• Exercise directions
Within these entries, which lines include the string "value"? Copy each one.

• Given information

▬▬▬▬▬▬

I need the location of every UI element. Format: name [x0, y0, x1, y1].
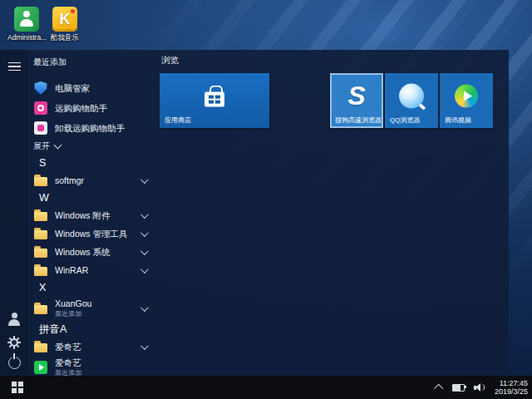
app-item[interactable]: 远购购物助手 — [28, 98, 155, 118]
app-subtitle: 最近添加 — [55, 309, 91, 318]
chevron-down-icon — [140, 210, 149, 219]
start-menu-rail — [0, 50, 28, 376]
shopping-assistant-icon — [34, 101, 47, 115]
start-app-list: 最近添加电脑管家远购购物助手卸载远购购物助手展开SsoftmgrWWindows… — [28, 53, 155, 379]
app-label: softmgr — [55, 176, 84, 185]
app-label: 卸载远购购物助手 — [55, 124, 125, 133]
app-folder-item[interactable]: Windows 管理工具 — [28, 224, 155, 243]
settings-button[interactable] — [4, 332, 24, 352]
volume-icon[interactable] — [474, 383, 485, 392]
desktop: Administra... K 酷我音乐 最近添加电脑管家远购购物助手卸载远购购… — [0, 0, 532, 399]
folder-icon — [34, 245, 47, 259]
app-item[interactable]: 电脑管家 — [28, 78, 155, 98]
app-label: 电脑管家 — [55, 84, 90, 93]
chevron-down-icon — [140, 175, 149, 184]
chevron-down-icon — [140, 342, 149, 350]
avatar-icon — [7, 313, 21, 326]
section-letter-header[interactable]: W — [28, 190, 155, 206]
user-account-button[interactable] — [4, 309, 24, 329]
section-letter-header[interactable]: S — [28, 155, 155, 171]
qq-browser-icon — [399, 84, 424, 109]
start-menu: 最近添加电脑管家远购购物助手卸载远购购物助手展开SsoftmgrWWindows… — [0, 50, 509, 376]
section-letter-header[interactable]: 拼音A — [28, 321, 155, 337]
expand-toggle[interactable]: 展开 — [28, 138, 155, 155]
app-folder-item[interactable]: Windows 附件 — [28, 206, 155, 224]
clock-time: 11:27:45 — [495, 379, 528, 387]
app-folder-item[interactable]: XuanGou最近添加 — [28, 296, 155, 321]
sogou-icon: S — [347, 82, 365, 109]
app-label: 爱奇艺 — [55, 358, 81, 367]
system-tray: 11:27:45 2019/3/25 — [436, 379, 532, 396]
pc-manager-shield-icon — [34, 81, 47, 95]
app-label: WinRAR — [55, 266, 88, 275]
app-folder-item[interactable]: 爱奇艺 — [28, 337, 155, 356]
tile-label: QQ浏览器 — [390, 116, 420, 125]
clock-date: 2019/3/25 — [495, 387, 528, 396]
clock[interactable]: 11:27:45 2019/3/25 — [495, 379, 528, 396]
start-button[interactable] — [0, 376, 35, 399]
tile-tencent-video[interactable]: 腾讯视频 — [440, 73, 493, 128]
power-icon — [8, 357, 21, 369]
folder-icon — [34, 227, 47, 240]
hamburger-icon — [8, 62, 21, 71]
tile-sogou-browser[interactable]: S 搜狗高速浏览器 — [330, 73, 383, 128]
tile-app-store[interactable]: 应用商店 — [160, 73, 269, 128]
administrator-icon — [14, 7, 39, 32]
tile-qq-browser[interactable]: QQ浏览器 — [385, 73, 438, 128]
desktop-icon-kuwo-music[interactable]: K 酷我音乐 — [46, 7, 84, 43]
app-label: 远购购物助手 — [55, 104, 107, 113]
tile-label: 应用商店 — [165, 116, 191, 125]
folder-icon — [34, 302, 47, 315]
menu-expand-button[interactable] — [4, 57, 24, 76]
power-button[interactable] — [4, 352, 24, 372]
tile-area: 浏览 应用商店 S 搜狗高速浏览器 QQ浏览器 腾讯视频 — [160, 50, 509, 376]
app-label: XuanGou — [55, 299, 91, 308]
expand-label: 展开 — [33, 140, 50, 152]
folder-icon — [34, 174, 47, 187]
windows-logo-icon — [12, 382, 23, 393]
gear-icon — [7, 336, 21, 349]
hidden-icons-chevron[interactable] — [434, 384, 443, 393]
recently-added-header: 最近添加 — [28, 53, 155, 78]
folder-icon — [34, 209, 47, 222]
app-label: Windows 附件 — [55, 211, 111, 220]
app-label: Windows 管理工具 — [55, 229, 128, 239]
battery-icon[interactable] — [452, 384, 465, 392]
app-folder-item[interactable]: WinRAR — [28, 261, 155, 279]
app-folder-item[interactable]: Windows 系统 — [28, 243, 155, 261]
tile-group-header[interactable]: 浏览 — [161, 55, 179, 66]
store-icon — [204, 85, 225, 108]
kuwo-music-icon: K — [52, 7, 77, 32]
desktop-icon-label: 酷我音乐 — [46, 33, 84, 43]
chevron-down-icon — [140, 303, 149, 312]
folder-icon — [34, 340, 47, 353]
app-label: 爱奇艺 — [55, 342, 81, 352]
app-item[interactable]: 卸载远购购物助手 — [28, 118, 155, 138]
app-label: Windows 系统 — [55, 248, 111, 257]
desktop-icon-administrator[interactable]: Administra... — [7, 7, 46, 42]
app-folder-item[interactable]: softmgr — [28, 171, 155, 190]
taskbar: 11:27:45 2019/3/25 — [0, 376, 532, 399]
folder-icon — [34, 264, 47, 277]
section-letter-header[interactable]: X — [28, 279, 155, 296]
tencent-video-icon — [455, 85, 478, 108]
chevron-down-icon — [140, 229, 149, 237]
uninstall-icon — [34, 121, 47, 135]
desktop-icon-label: Administra... — [7, 33, 46, 42]
chevron-down-icon — [54, 141, 62, 150]
tile-label: 腾讯视频 — [445, 116, 471, 125]
chevron-down-icon — [140, 265, 149, 273]
tile-label: 搜狗高速浏览器 — [335, 116, 382, 125]
iqiyi-icon — [34, 361, 47, 374]
chevron-down-icon — [140, 247, 149, 255]
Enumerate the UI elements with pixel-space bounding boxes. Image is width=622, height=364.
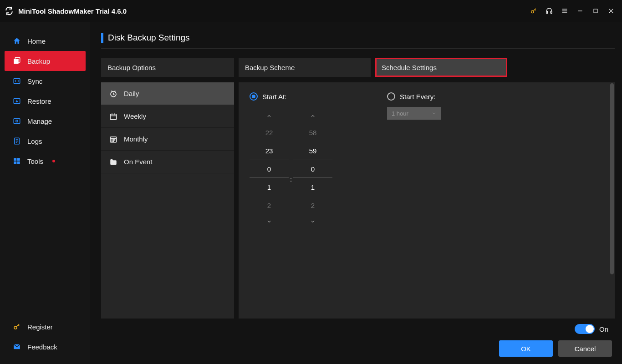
time-picker-value[interactable]: 2 xyxy=(293,196,332,214)
sidebar-item-logs[interactable]: Logs xyxy=(5,131,86,151)
svg-rect-1 xyxy=(546,11,548,14)
close-icon[interactable] xyxy=(607,7,615,15)
time-picker-value[interactable]: 58 xyxy=(293,123,332,142)
minutes-up-button[interactable] xyxy=(293,109,332,123)
svg-point-33 xyxy=(112,139,112,140)
start-every-group: Start Every: 1 hour xyxy=(387,92,441,229)
titlebar: MiniTool ShadowMaker Trial 4.6.0 xyxy=(0,0,622,22)
time-picker-selected-minute[interactable]: 0 xyxy=(293,160,332,178)
radio-label: Start At: xyxy=(262,93,286,101)
svg-rect-10 xyxy=(14,59,19,64)
tab-schedule-settings[interactable]: Schedule Settings xyxy=(375,58,507,77)
svg-rect-20 xyxy=(14,158,16,161)
sidebar-item-label: Feedback xyxy=(27,343,57,351)
sidebar-item-label: Home xyxy=(27,37,46,45)
sidebar: Home Backup Sync Restore xyxy=(0,22,90,364)
svg-rect-23 xyxy=(17,162,20,164)
svg-rect-22 xyxy=(14,162,16,164)
panels-row: Daily Weekly Monthly xyxy=(101,82,615,318)
titlebar-right xyxy=(530,7,615,15)
tab-label: Backup Options xyxy=(107,64,156,71)
time-picker-value[interactable]: 23 xyxy=(250,142,289,160)
app-title: MiniTool ShadowMaker Trial 4.6.0 xyxy=(18,7,127,15)
calendar-month-icon xyxy=(109,135,117,143)
minimize-icon[interactable] xyxy=(576,7,584,15)
sidebar-item-sync[interactable]: Sync xyxy=(5,71,86,91)
sidebar-item-tools[interactable]: Tools xyxy=(5,151,86,171)
schedule-mode-on-event[interactable]: On Event xyxy=(101,151,234,173)
sidebar-item-register[interactable]: Register xyxy=(5,317,86,337)
schedule-mode-label: Monthly xyxy=(124,135,148,143)
start-every-select[interactable]: 1 hour xyxy=(387,107,441,120)
radio-start-at[interactable]: Start At: xyxy=(250,92,332,101)
menu-icon[interactable] xyxy=(561,7,568,15)
svg-point-35 xyxy=(114,139,115,140)
schedule-mode-weekly[interactable]: Weekly xyxy=(101,105,234,128)
time-picker: 22 23 0 1 2 : xyxy=(250,109,332,229)
schedule-modes-panel: Daily Weekly Monthly xyxy=(101,82,234,318)
folder-icon xyxy=(109,158,117,166)
restore-icon xyxy=(13,97,21,105)
ok-button[interactable]: OK xyxy=(499,340,553,357)
tab-label: Backup Scheme xyxy=(245,64,295,71)
svg-rect-21 xyxy=(17,158,20,161)
radio-start-every[interactable]: Start Every: xyxy=(387,92,441,101)
hours-up-button[interactable] xyxy=(250,109,289,123)
key-icon[interactable] xyxy=(530,7,537,15)
sidebar-item-label: Backup xyxy=(27,57,50,65)
time-picker-value[interactable]: 1 xyxy=(250,178,289,196)
sidebar-item-backup[interactable]: Backup xyxy=(5,51,86,71)
main-content: Disk Backup Settings Backup Options Back… xyxy=(90,22,622,364)
scrollbar[interactable] xyxy=(610,83,614,274)
select-value: 1 hour xyxy=(392,110,408,117)
sidebar-item-label: Manage xyxy=(27,117,52,125)
time-picker-value[interactable]: 1 xyxy=(293,178,332,196)
schedule-radio-row: Start At: 22 23 0 xyxy=(250,92,604,229)
headset-icon[interactable] xyxy=(546,7,553,15)
home-icon xyxy=(13,37,21,45)
svg-point-15 xyxy=(16,120,18,122)
sidebar-item-home[interactable]: Home xyxy=(5,31,86,51)
time-picker-hours: 22 23 0 1 2 xyxy=(250,109,289,229)
time-picker-selected-hour[interactable]: 0 xyxy=(250,160,289,178)
app-logo-icon xyxy=(5,6,14,15)
sidebar-item-label: Register xyxy=(27,323,53,331)
tab-backup-scheme[interactable]: Backup Scheme xyxy=(239,58,371,77)
sidebar-item-label: Sync xyxy=(27,77,42,85)
clock-icon xyxy=(109,90,117,98)
svg-rect-7 xyxy=(594,9,597,13)
radio-checked-icon xyxy=(250,92,258,101)
tab-backup-options[interactable]: Backup Options xyxy=(101,58,234,77)
titlebar-left: MiniTool ShadowMaker Trial 4.6.0 xyxy=(5,6,127,15)
start-at-group: Start At: 22 23 0 xyxy=(250,92,332,229)
sidebar-item-restore[interactable]: Restore xyxy=(5,91,86,111)
cancel-button[interactable]: Cancel xyxy=(558,340,612,357)
hours-down-button[interactable] xyxy=(250,214,289,229)
sidebar-item-manage[interactable]: Manage xyxy=(5,111,86,131)
time-picker-value[interactable]: 2 xyxy=(250,196,289,214)
manage-icon xyxy=(13,117,21,125)
schedule-mode-monthly[interactable]: Monthly xyxy=(101,128,234,151)
schedule-mode-daily[interactable]: Daily xyxy=(101,82,234,105)
chevron-down-icon xyxy=(432,111,436,116)
minutes-down-button[interactable] xyxy=(293,214,332,229)
schedule-detail-panel: Start At: 22 23 0 xyxy=(239,82,615,318)
toggle-knob-icon xyxy=(586,325,594,333)
maximize-icon[interactable] xyxy=(592,7,599,15)
tab-label: Schedule Settings xyxy=(382,64,437,71)
tabs-row: Backup Options Backup Scheme Schedule Se… xyxy=(101,58,615,77)
time-picker-minutes: 58 59 0 1 2 xyxy=(293,109,332,229)
time-picker-value[interactable]: 22 xyxy=(250,123,289,142)
svg-point-24 xyxy=(14,326,17,329)
sidebar-item-label: Logs xyxy=(27,137,42,145)
radio-unchecked-icon xyxy=(387,92,395,101)
schedule-toggle-wrap: On xyxy=(575,324,608,334)
page-title-accent-icon xyxy=(101,33,103,43)
time-picker-value[interactable]: 59 xyxy=(293,142,332,160)
footer-row-buttons: OK Cancel xyxy=(101,334,615,357)
svg-point-34 xyxy=(113,139,114,140)
schedule-toggle[interactable] xyxy=(575,324,595,334)
backup-icon xyxy=(13,57,21,65)
schedule-mode-label: Daily xyxy=(124,90,139,97)
sidebar-item-feedback[interactable]: Feedback xyxy=(5,337,86,357)
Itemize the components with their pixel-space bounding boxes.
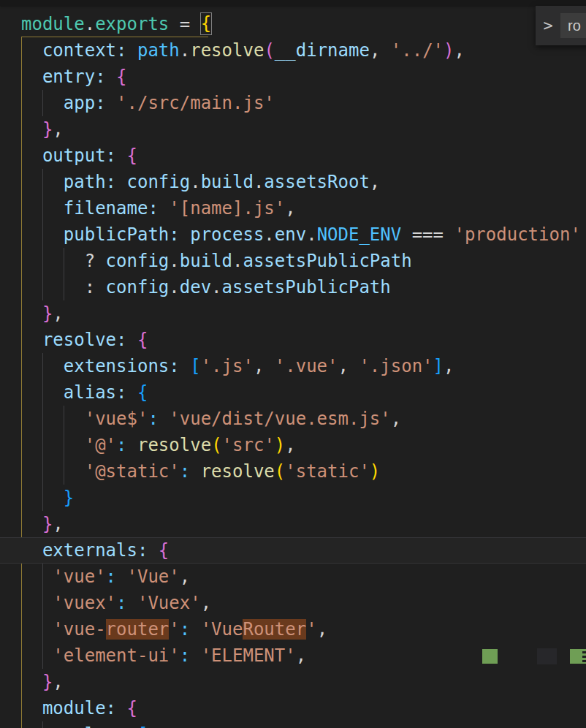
code-token: build	[180, 251, 232, 271]
code-token: config	[106, 277, 170, 297]
code-token: ]	[433, 356, 444, 376]
code-line[interactable]: app: './src/main.js'	[0, 90, 586, 116]
code-line[interactable]: },	[0, 116, 586, 143]
green-marker	[570, 649, 582, 664]
code-token: {	[159, 540, 169, 561]
code-line[interactable]: rules: [	[0, 721, 586, 728]
code-token: ,	[201, 593, 211, 613]
code-line[interactable]: extensions: ['.js', '.vue', '.json'],	[0, 353, 586, 379]
code-line[interactable]: publicPath: process.env.NODE_ENV === 'pr…	[0, 221, 586, 248]
indent-guide	[42, 590, 43, 616]
code-token: '@'	[85, 435, 116, 455]
code-token: :	[169, 356, 179, 376]
code-token: ,	[285, 198, 295, 219]
code-token: ,	[296, 645, 306, 666]
code-token: .	[169, 277, 179, 297]
code-token: 'vue'	[53, 566, 105, 587]
code-token: .	[264, 224, 274, 245]
code-line[interactable]: },	[0, 669, 586, 695]
code-token: 'Vuex'	[137, 593, 201, 613]
indent-guide	[64, 274, 64, 300]
code-token	[21, 40, 42, 61]
code-line[interactable]: 'vuex': 'Vuex',	[0, 590, 586, 616]
code-token	[116, 566, 126, 587]
code-token	[21, 566, 53, 587]
code-token: './src/main.js'	[116, 93, 275, 113]
code-line[interactable]: },	[0, 300, 586, 327]
code-token: :	[116, 593, 126, 613]
code-token	[21, 540, 42, 561]
code-token: ,	[370, 172, 380, 192]
code-token	[127, 724, 137, 728]
code-line[interactable]: alias: {	[0, 379, 586, 406]
code-token	[116, 172, 126, 192]
code-line[interactable]: }	[0, 485, 586, 511]
code-line[interactable]: context: path.resolve(__dirname, '../'),	[0, 37, 586, 64]
code-token: ,	[338, 356, 359, 376]
code-line[interactable]: : config.dev.assetsPublicPath	[0, 274, 586, 300]
code-line[interactable]: entry: {	[0, 64, 586, 90]
code-token	[21, 461, 85, 482]
code-token: {	[201, 13, 211, 34]
code-line[interactable]: module: {	[0, 695, 586, 721]
code-token	[116, 145, 126, 166]
code-token	[21, 645, 53, 666]
code-token: :	[180, 645, 190, 666]
code-token	[159, 198, 169, 219]
code-token: :	[137, 540, 148, 561]
code-line[interactable]: 'element-ui': 'ELEMENT',	[0, 642, 586, 669]
toggle-replace-chevron-icon[interactable]: >	[536, 6, 560, 45]
code-token: exports	[95, 14, 169, 34]
code-line[interactable]: '@': resolve('src'),	[0, 432, 586, 458]
code-token	[127, 382, 137, 403]
indent-guide	[42, 169, 43, 195]
code-line[interactable]: },	[0, 511, 586, 537]
code-line[interactable]: filename: '[name].js',	[0, 195, 586, 221]
code-token: }	[42, 514, 53, 534]
code-token	[106, 93, 116, 113]
code-token	[21, 303, 42, 324]
code-token	[127, 40, 137, 61]
code-token: }	[42, 672, 53, 692]
code-editor[interactable]: module.exports = { context: path.resolve…	[0, 11, 586, 728]
code-token: :	[106, 172, 116, 192]
code-line[interactable]: path: config.build.assetsRoot,	[0, 169, 586, 195]
code-token: (	[264, 40, 274, 61]
code-line[interactable]: 'vue-router': 'VueRouter',	[0, 616, 586, 642]
code-token: {	[127, 145, 137, 166]
code-line[interactable]: 'vue$': 'vue/dist/vue.esm.js',	[0, 406, 586, 432]
code-token: ,	[53, 119, 63, 140]
code-token: module	[42, 698, 106, 718]
code-token: 'src'	[222, 435, 275, 455]
code-token: resolve	[190, 40, 264, 61]
code-token	[21, 593, 53, 613]
indent-guide	[42, 274, 43, 300]
code-line[interactable]: 'vue': 'Vue',	[0, 564, 586, 590]
code-token: :	[106, 145, 116, 166]
code-token: '../'	[391, 40, 444, 61]
code-token	[21, 435, 85, 455]
find-input[interactable]	[560, 13, 586, 38]
code-token: entry	[42, 67, 95, 87]
code-line[interactable]: module.exports = {	[0, 11, 586, 37]
code-token	[21, 67, 42, 87]
code-line[interactable]: resolve: {	[0, 327, 586, 353]
code-line[interactable]: '@static': resolve('static')	[0, 458, 586, 485]
indent-guide	[42, 642, 43, 669]
code-token: output	[42, 145, 106, 166]
code-token: [	[137, 724, 148, 728]
code-token	[190, 645, 200, 666]
code-token: 'vue/dist/vue.esm.js'	[169, 409, 390, 429]
code-token: )	[444, 40, 454, 61]
code-token: :	[116, 40, 126, 61]
indent-guide	[42, 485, 43, 511]
code-token: resolve	[42, 330, 116, 350]
code-line[interactable]: externals: {	[0, 537, 586, 564]
code-token: ===	[401, 224, 454, 245]
code-token	[21, 409, 85, 429]
code-line[interactable]: ? config.build.assetsPublicPath	[0, 248, 586, 274]
green-marker	[482, 649, 498, 664]
code-line[interactable]: output: {	[0, 143, 586, 169]
indent-guide	[42, 248, 43, 274]
code-token: 'element-ui'	[53, 645, 179, 666]
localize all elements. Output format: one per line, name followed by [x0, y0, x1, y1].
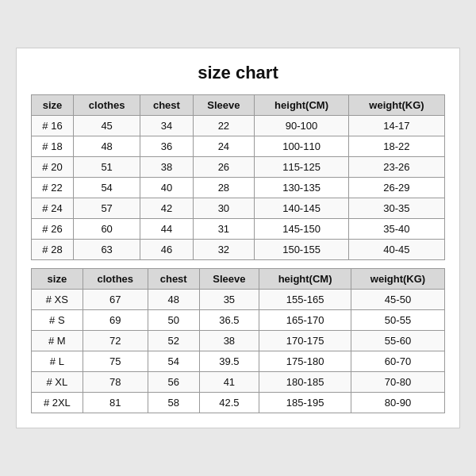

▬▬▬▬▬▬

• The answer
time-picker-value[interactable]: 2 xyxy=(293,196,332,214)
time-picker-value[interactable]: 58 xyxy=(293,123,332,142)
time-picker-value[interactable]: 23 xyxy=(250,142,289,160)
time-picker-value[interactable]: 1 xyxy=(250,178,289,196)
select-value: 1 hour xyxy=(392,110,408,117)
time-picker-value[interactable]: 1 xyxy=(293,178,332,196)
time-picker-value[interactable]: 2 xyxy=(250,196,289,214)
time-picker-value[interactable]: 22 xyxy=(250,123,289,142)
time-picker-value[interactable]: 59 xyxy=(293,142,332,160)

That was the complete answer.